Task goal
From the records below, copy each line in which the string "practice" occurs.

Saved entries
-.-.-
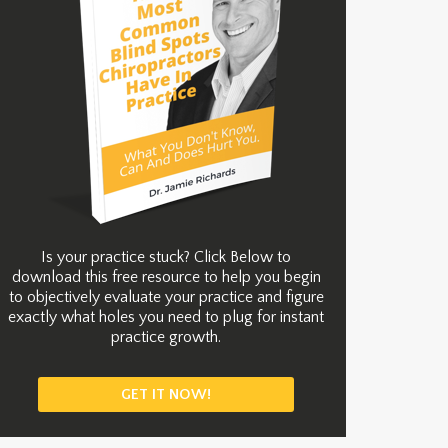
Is your practice stuck? Click Below to
download this free resource to help you begin
to objectively evaluate your practice and figure
exactly what holes you need to plug for instant
practice growth.
GET IT NOW!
-.-.-
Task output
Is your practice stuck? Click Below to
to objectively evaluate your practice and figure
practice growth.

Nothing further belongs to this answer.